You don't need to be punished for whatever aspect of the abortion has made you feel guilty--guilt is its own punishment. Some people believe that their religious tradition demands that they be punished for harming another or themselves. Most religious traditions actually stay away from punishment and only require a sincere request for forgiveness and some reasonable act of atonement. Atonement is an action you can take to put yourself right with your own moral code, or to put you in harmony with God, or the natural order of things.
There is a chapter on "Self-Forgiveness, Ritual, and Atonement" in "Peace After Abortion" to help you resolve guilt feelings.
Shame feels close to, but is different from guilt. While guilt is about feeling that you have hurt someone, or have broken a rule, shame is about feeling inferior. Guilt involves some action that you took. Shame involves feelings about yourself. Shame has many faces. Embarrassment, humiliation, self-consciousness, self-disgust, stigma, and mortification are the most common.

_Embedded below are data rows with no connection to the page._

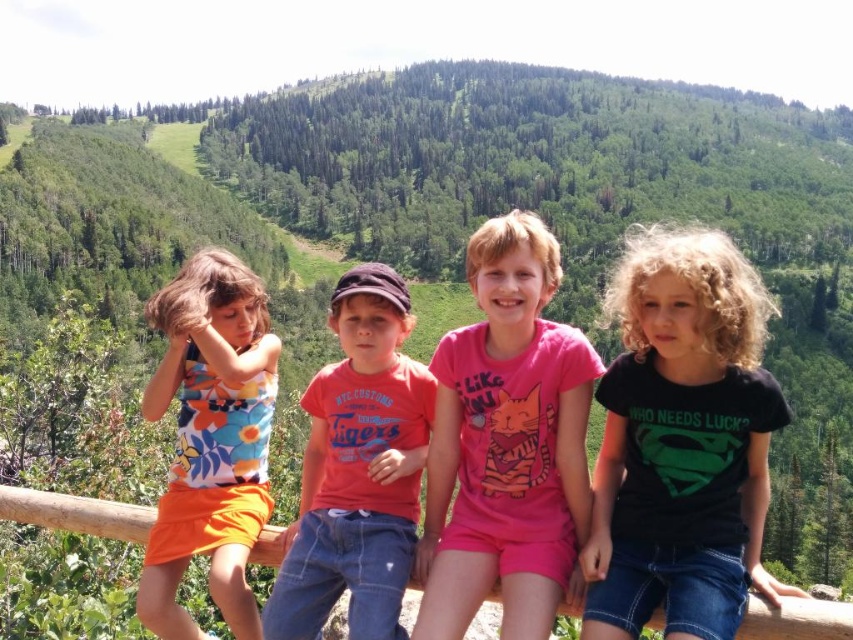 Does black cotton shirt at center have a greater height compared to floral fabric dress at left?

Yes, black cotton shirt at center is taller than floral fabric dress at left.

Describe the element at coordinates (682, 442) in the screenshot. The image size is (853, 640). I see `black cotton shirt at center` at that location.

Where is `black cotton shirt at center`? Image resolution: width=853 pixels, height=640 pixels. black cotton shirt at center is located at coordinates (682, 442).

Who is positioned more to the right, black cotton shirt at center or matte orange t-shirt at center?

Positioned to the right is black cotton shirt at center.

Is black cotton shirt at center wider than matte orange t-shirt at center?

Yes, black cotton shirt at center is wider than matte orange t-shirt at center.

Is point (631, 531) farther from camera compared to point (354, 266)?

No.

Find the location of `black cotton shirt at center`. black cotton shirt at center is located at coordinates (682, 442).

Who is higher up, matte orange t-shirt at center or floral fabric dress at left?

floral fabric dress at left is higher up.

Which is behind, point (297, 588) or point (187, 413)?

The point (187, 413) is more distant.

The image size is (853, 640). Find the location of `matte orange t-shirt at center`. matte orange t-shirt at center is located at coordinates (357, 468). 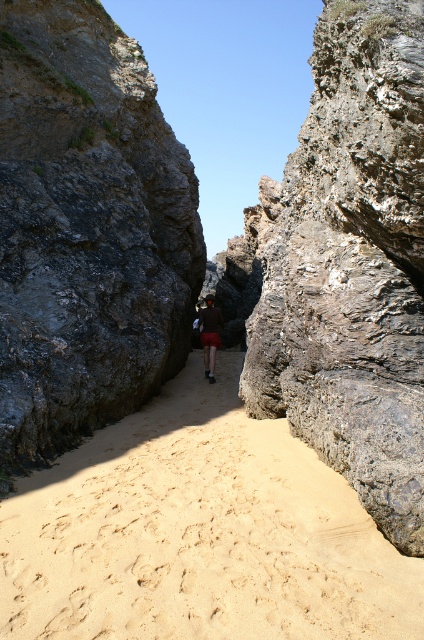 You are standing at the entrance of the pathway and want to reach the exit. Based on the image, where is the beige sandy path at center located in terms of its 2D coordinates?

The beige sandy path at center is located at the 2D coordinates point (198,532).

You are a hiker carrying a heavy backpack and want to walk along the beige sandy path at center. Based on the scene, will the rough gray rock at center block your path?

The beige sandy path at center is located below the rough gray rock at center, so the rock is above the path and would not block your way. You can safely walk along the beige sandy path at center. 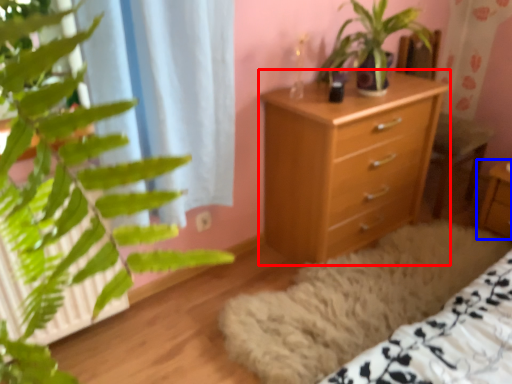 Question: Which object appears farthest to the camera in this image, chest of drawers (highlighted by a red box) or nightstand (highlighted by a blue box)?

Choices:
 (A) chest of drawers
 (B) nightstand

Answer: (B) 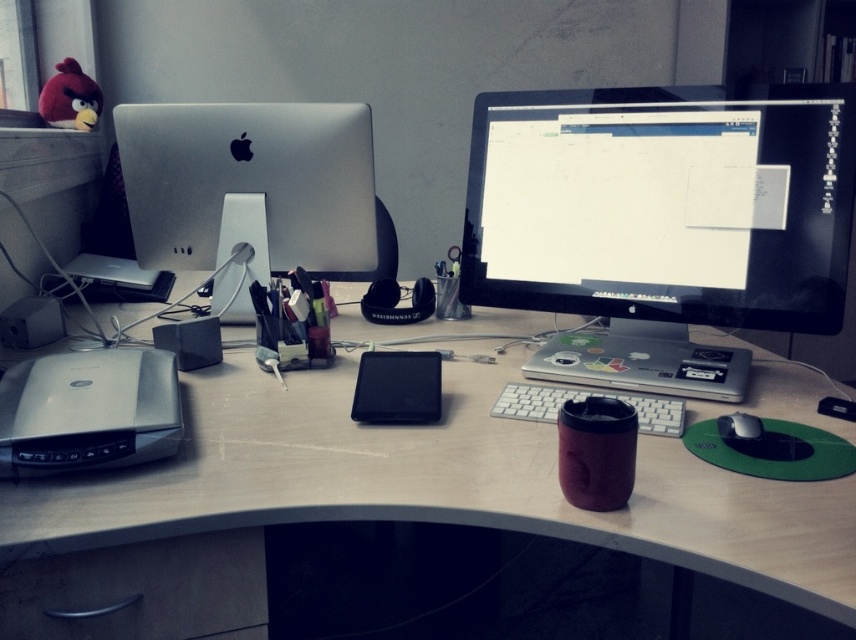 Can you confirm if matte black monitor at center is taller than black matte mouse at center right?

Indeed, matte black monitor at center has a greater height compared to black matte mouse at center right.

Is matte black monitor at center to the left of black matte mouse at center right from the viewer's perspective?

Yes, matte black monitor at center is to the left of black matte mouse at center right.

What are the coordinates of `matte black monitor at center` in the screenshot? It's located at (663, 204).

Is matte black monitor at center to the left of white plastic keyboard at center from the viewer's perspective?

No, matte black monitor at center is not to the left of white plastic keyboard at center.

In order to click on matte black monitor at center in this screenshot , I will do `click(663, 204)`.

Is point (605, 120) more distant than point (254, 193)?

No, it is in front of (254, 193).

In the scene shown: Does matte black monitor at center have a lesser width compared to white plastic speaker at center?

No.

Is point (777, 285) more distant than point (217, 250)?

No, it is not.

Locate an element on the screen. The image size is (856, 640). matte black monitor at center is located at coordinates (663, 204). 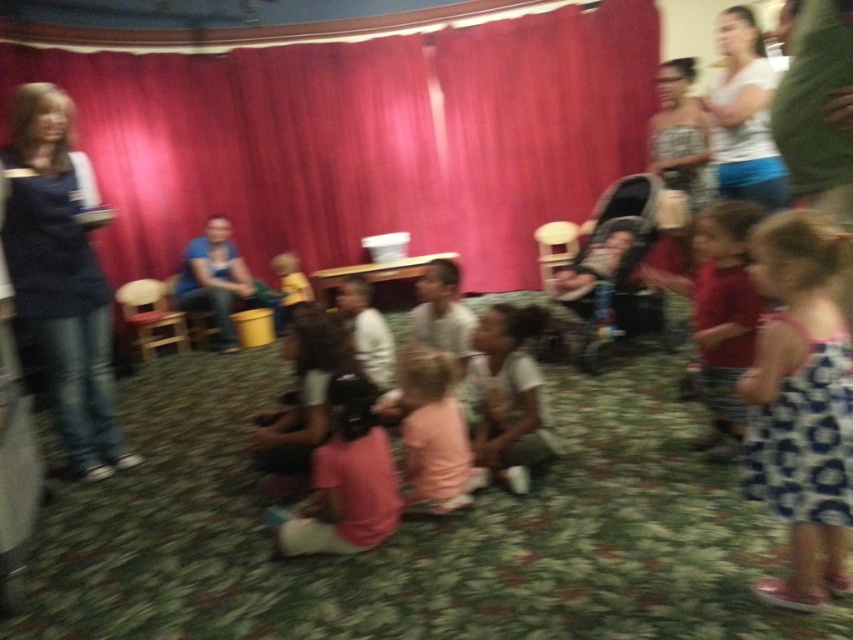 Question: Based on their relative distances, which object is farther from the white matte shirt at center?

Choices:
 (A) white dotted dress at lower right
 (B) pink fabric at center
 (C) blue denim jeans at left
 (D) pink fabric dress at center

Answer: (C)

Question: Which of the following is the closest to the observer?

Choices:
 (A) (84, 403)
 (B) (378, 456)
 (C) (585, 172)

Answer: (B)

Question: Can you confirm if blue denim jeans at left is thinner than white matte shirt at center?

Choices:
 (A) yes
 (B) no

Answer: (B)

Question: Which is farther from the blue denim jeans at left?

Choices:
 (A) white matte shirt at center
 (B) pink fabric at center

Answer: (A)

Question: Observing the image, what is the correct spatial positioning of white dotted dress at lower right in reference to blue denim jeans at left?

Choices:
 (A) above
 (B) below

Answer: (B)

Question: From the image, what is the correct spatial relationship of blue denim jeans at left in relation to pink fabric dress at center?

Choices:
 (A) right
 (B) left

Answer: (B)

For those women who have shame after an abortion, humiliation is often the form of shame they experience. Stigma is the other common shame experience for women who have had an abortion. Althea experienced acute, overwhelming feelings of stigmatization after her abortion.
Even though abortion has been legal in the United States for almost thirty years, the stigma attached to it has not decreased. Some women who have had an abortion feel secretly marked or tainted, as thought they had a blemish of character that others would be repelled by if they knew about it.
Spiritual injury is not about religion. It is about the spiritual conflict abortion can throw you into even if you hadn't thought of yourself as a spiritual person. In my clients' experience, spiritual injury is the seemingly unfixable separation of themselves from what is "most essential to their sense of self." This can be God, or it can be a less defined sense of their own goodness.
Some women feel this separation as an inability to participate in the life of their church. Many Catholic women I have seen have felt unable to go to confession or receive communion after an abortion. For years, Manuela felt that God was punishing her for having had an abortion.
Non-religious women suffering spiritual injury may feel they can't connect in a meaningful way with the most important people in their lives, or with essential and valued aspects of themselves. June became disconnected from her sense of herself as a caring, nurturing woman.